Second of all, the frequency with which traditional programs are nondeterministic in this manner is multiple orders of magnitude less than the frequency of nondeterminism in LLMs. (Frankly, I'd put that latter number at 1.)

This is part of a class of bullshit and weaselly replies that I've seen attempting to defend LLMs over the years, where the LLMs' fundamental characteristics are downplayed because whatever they're being compared to occasionally exhibits some similar behavior—regardless of the fact that it's less frequent, more predictable, and more easily mitigated.

com2kid a day ago | parent [-]

> First of all, what you're talking about is nondeterminism at the hardware level, subverting the software, which is, on an ideal/theoretical computer, fully deterministic (except in ways that we specifically tell it not to be, through the use of PRNGs or real entropy sources).

Malloc and free were never deterministic outside of the simplest systems.

The second we accepted OS preemption we gave up deterministic performance.

Good teams freeze their build tools at a specific version because even minor revs of compilers can change behavior.

I've used way too many schema generator tools that I'd describe as "wishfully deterministic".

Heuristics have been used for years in computer science, resulting in surprising behavior. My point is that if we ramp up the rate of WTF we are willing to tolerate, the power of the systems we can build increases drastically.

> Second of all, the frequency with which traditional programs are nondeterministic in this manner is multiple orders of magnitude less than the frequency of nondeterminism in LLMs. (Frankly, I'd put that latter number at 1.)

Building a RAG lookup system that takes in questions from the user, looks up answers in a doc, and returns results, can be built with reliability damn near approaching 99.99%.

I have seen code generation harnesses that also dramatically reduce non-determinism of LLM generated code, but that will continue to be a hard problem.

My phone camera applies non-deterministic optimizations to images I take, and has done so for years now.

GPS is non-deterministic (noisy), we smooth over the issues. GPS routing is also iffy, but again we smooth over the issues.

The question is can useful products be made with a technology. You can shove enough guardrails on an LLM interface to make it useful. That much is clear. I derive massive value from LLMs and other transformer based systems literally everyday. From the modern speech transcription systems, that are damn near magic compare to what we had a few years back, to image recognition, to natural language interfaces to search over company documents.

If we completely discard coding agents, LLMs are still an insanely impactful technology.

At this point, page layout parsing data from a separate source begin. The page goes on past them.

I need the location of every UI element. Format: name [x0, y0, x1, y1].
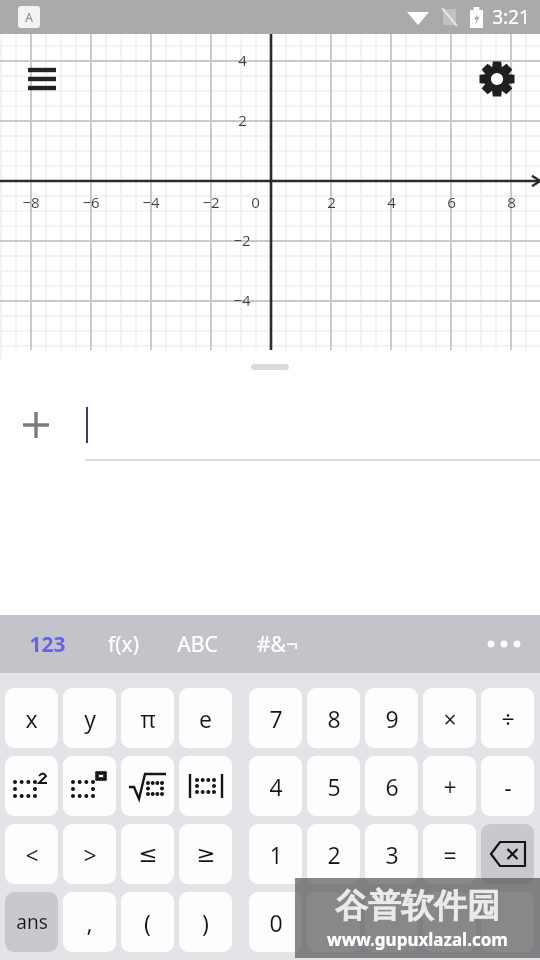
- button[interactable]: [179, 756, 232, 816]
- staticText: −2: [202, 192, 220, 212]
- button[interactable]: [423, 892, 476, 952]
- staticText: +: [443, 771, 457, 802]
- staticText: 9: [385, 703, 399, 734]
- staticText: π: [140, 703, 156, 734]
- button[interactable]: ans: [5, 892, 58, 952]
- button[interactable]: 1: [249, 824, 302, 884]
- button[interactable]: 5: [307, 756, 360, 816]
- staticText: −6: [82, 192, 100, 212]
- button[interactable]: ≥: [179, 824, 232, 884]
- staticText: x: [25, 703, 38, 734]
- staticText: ≤: [138, 841, 158, 868]
- staticText: 8: [327, 703, 341, 734]
- staticText: 123: [29, 630, 66, 659]
- button[interactable]: ): [179, 892, 232, 952]
- button[interactable]: ,: [63, 892, 116, 952]
- staticText: ÷: [501, 703, 515, 734]
- button[interactable]: ≤: [121, 824, 174, 884]
- staticText: =: [443, 839, 457, 870]
- button[interactable]: ×: [423, 688, 476, 748]
- button[interactable]: 8: [307, 688, 360, 748]
- button[interactable]: [5, 756, 58, 816]
- button[interactable]: 7: [249, 688, 302, 748]
- button[interactable]: 2: [307, 824, 360, 884]
- staticText: 8: [507, 192, 516, 212]
- staticText: ): [202, 907, 209, 938]
- button[interactable]: -: [481, 756, 534, 816]
- staticText: 2: [327, 192, 336, 212]
- button[interactable]: ABC: [162, 615, 232, 673]
- staticText: −4: [233, 290, 251, 310]
- button[interactable]: Settings: [473, 55, 521, 103]
- staticText: ans: [16, 909, 48, 935]
- staticText: −8: [22, 192, 40, 212]
- button[interactable]: 3: [365, 824, 418, 884]
- button[interactable]: x: [5, 688, 58, 748]
- button[interactable]: π: [121, 688, 174, 748]
- button[interactable]: =: [423, 824, 476, 884]
- staticText: -: [504, 771, 512, 802]
- button[interactable]: [307, 892, 360, 952]
- button[interactable]: <: [5, 824, 58, 884]
- button[interactable]: [0, 394, 540, 456]
- staticText: www.gupuxlazal.com: [327, 928, 508, 951]
- staticText: −2: [233, 230, 251, 250]
- staticText: 谷普软件园: [335, 885, 500, 927]
- staticText: <: [25, 839, 39, 870]
- button[interactable]: Backspace: [481, 824, 534, 884]
- staticText: ABC: [177, 630, 218, 659]
- button[interactable]: 123: [18, 615, 76, 673]
- staticText: e: [199, 703, 212, 734]
- button[interactable]: Menu: [18, 58, 66, 98]
- button[interactable]: e: [179, 688, 232, 748]
- button[interactable]: #&¬: [242, 615, 312, 673]
- staticText: 5: [327, 771, 341, 802]
- staticText: 0: [251, 192, 260, 212]
- staticText: 3:21: [492, 4, 530, 30]
- button[interactable]: More options: [476, 615, 532, 673]
- button[interactable]: 6: [365, 756, 418, 816]
- staticText: 0: [269, 907, 283, 938]
- staticText: 7: [269, 703, 283, 734]
- button[interactable]: 4: [249, 756, 302, 816]
- staticText: 2: [327, 839, 341, 870]
- button[interactable]: +: [423, 756, 476, 816]
- staticText: #&¬: [257, 630, 298, 659]
- button[interactable]: (: [121, 892, 174, 952]
- staticText: ≥: [196, 841, 216, 868]
- staticText: (: [144, 907, 151, 938]
- staticText: 4: [269, 771, 283, 802]
- staticText: ×: [443, 703, 457, 734]
- staticText: f(x): [108, 630, 139, 659]
- button[interactable]: [121, 756, 174, 816]
- staticText: y: [84, 703, 96, 734]
- button[interactable]: 9: [365, 688, 418, 748]
- staticText: 4: [387, 192, 396, 212]
- button[interactable]: ÷: [481, 688, 534, 748]
- staticText: ,: [86, 907, 93, 938]
- button[interactable]: [365, 892, 418, 952]
- button[interactable]: f(x): [92, 615, 154, 673]
- staticText: >: [83, 839, 97, 870]
- staticText: 1: [269, 839, 283, 870]
- staticText: 3: [385, 839, 399, 870]
- button[interactable]: 0: [249, 892, 302, 952]
- staticText: 4: [238, 50, 247, 70]
- button[interactable]: >: [63, 824, 116, 884]
- button[interactable]: y: [63, 688, 116, 748]
- staticText: 6: [447, 192, 456, 212]
- staticText: 2: [238, 110, 247, 130]
- staticText: −4: [142, 192, 160, 212]
- button[interactable]: [481, 892, 534, 952]
- staticText: 6: [385, 771, 399, 802]
- staticText: A: [25, 9, 33, 25]
- button[interactable]: [63, 756, 116, 816]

Those guardrails add costs, and latency. For some scenarios that is fine, but for others it isn't. Chat bot support agents implemented by the lowest bidder don't have any attempt at guardrails. Better systems are better built.

I agree that current LLMs all suffer from the problem that the control messages are intermixed with data, that is a crappy problem that the industry has known is a bad pattern for literally decades (since the 70s, 80s?). It seems like an intractable flaw in the systems.

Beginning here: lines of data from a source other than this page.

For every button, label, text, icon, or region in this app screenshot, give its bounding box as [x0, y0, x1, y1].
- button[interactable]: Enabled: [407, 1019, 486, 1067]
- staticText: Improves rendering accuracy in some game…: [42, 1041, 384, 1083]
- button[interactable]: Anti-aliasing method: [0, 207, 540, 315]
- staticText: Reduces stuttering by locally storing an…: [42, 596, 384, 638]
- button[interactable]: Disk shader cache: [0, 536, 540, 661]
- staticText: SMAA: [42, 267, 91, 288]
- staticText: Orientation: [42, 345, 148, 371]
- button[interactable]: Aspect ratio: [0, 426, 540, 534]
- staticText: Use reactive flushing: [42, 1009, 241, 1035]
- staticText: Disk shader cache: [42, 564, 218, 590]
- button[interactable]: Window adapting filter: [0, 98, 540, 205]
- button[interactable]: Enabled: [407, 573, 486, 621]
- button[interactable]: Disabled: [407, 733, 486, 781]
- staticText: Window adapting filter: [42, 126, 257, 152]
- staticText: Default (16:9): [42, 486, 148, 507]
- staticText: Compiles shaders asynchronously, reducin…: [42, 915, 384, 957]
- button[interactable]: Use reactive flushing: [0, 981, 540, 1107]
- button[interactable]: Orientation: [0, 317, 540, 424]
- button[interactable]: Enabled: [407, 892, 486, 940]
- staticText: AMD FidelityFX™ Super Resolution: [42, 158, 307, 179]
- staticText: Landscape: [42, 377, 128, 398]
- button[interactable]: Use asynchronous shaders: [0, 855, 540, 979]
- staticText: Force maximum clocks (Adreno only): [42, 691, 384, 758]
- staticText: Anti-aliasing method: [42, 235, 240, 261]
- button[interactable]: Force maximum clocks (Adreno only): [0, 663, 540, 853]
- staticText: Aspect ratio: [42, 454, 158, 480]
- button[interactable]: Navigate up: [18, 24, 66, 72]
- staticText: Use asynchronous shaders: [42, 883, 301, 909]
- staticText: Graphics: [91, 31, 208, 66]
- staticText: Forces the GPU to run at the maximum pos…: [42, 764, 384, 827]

But that doesn't make the system unusable any more than the thousand other protocols suffering from the same flaw are unusable.

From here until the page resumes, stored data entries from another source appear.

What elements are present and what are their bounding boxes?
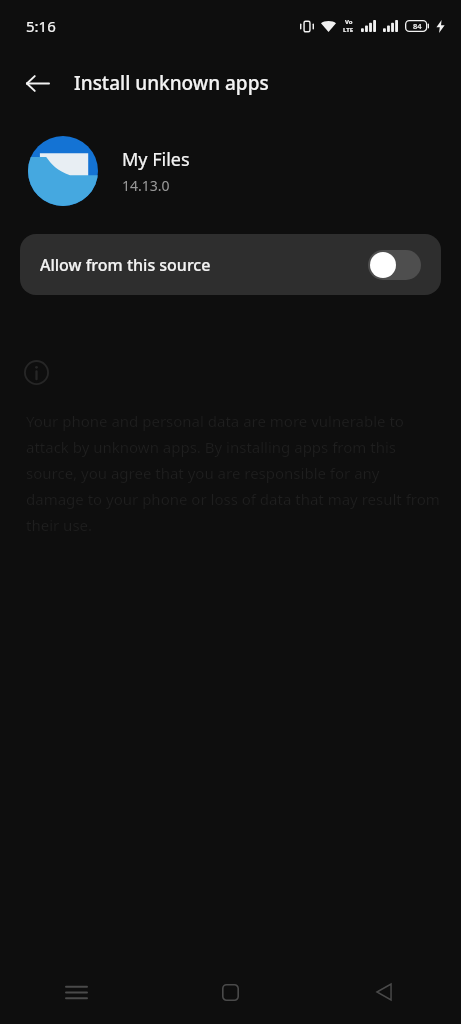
button[interactable]: Home <box>153 960 307 1024</box>
staticText: 14.13.0 <box>122 176 170 195</box>
staticText: LTE <box>343 26 354 34</box>
staticText: 5:16 <box>26 16 56 36</box>
button[interactable]: Back <box>307 960 461 1024</box>
staticText: My Files <box>122 147 190 172</box>
staticText: Vo <box>345 18 353 26</box>
button[interactable]: Allow from this source <box>20 234 441 295</box>
staticText: Install unknown apps <box>74 70 269 96</box>
staticText: Your phone and personal data are more vu… <box>26 411 441 536</box>
staticText: 84 <box>413 21 422 31</box>
staticText: Allow from this source <box>40 254 368 276</box>
button[interactable]: Recent apps <box>0 960 153 1024</box>
button[interactable]: Back <box>14 60 60 106</box>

dataviz1000 a day ago | parent [-]

The single best example is for this discussion is Superscalar out-of-order execution which can't be used in aerospace, medical devices, and industrial control systems, or you need to guarantee that code finishes within a certain time, because technically it isn't deterministic.

Neither is stochastic gradient descent which is the cause of the LLM problem. Nor is UDP, the network protocol that powers video calls, live streaming, and online gaming.

a day ago | parent | prev [-]
[deleted]
airstrike a day ago | parent | prev [-]

While you're at it, I'll take a pair of unicorns too if you can find them.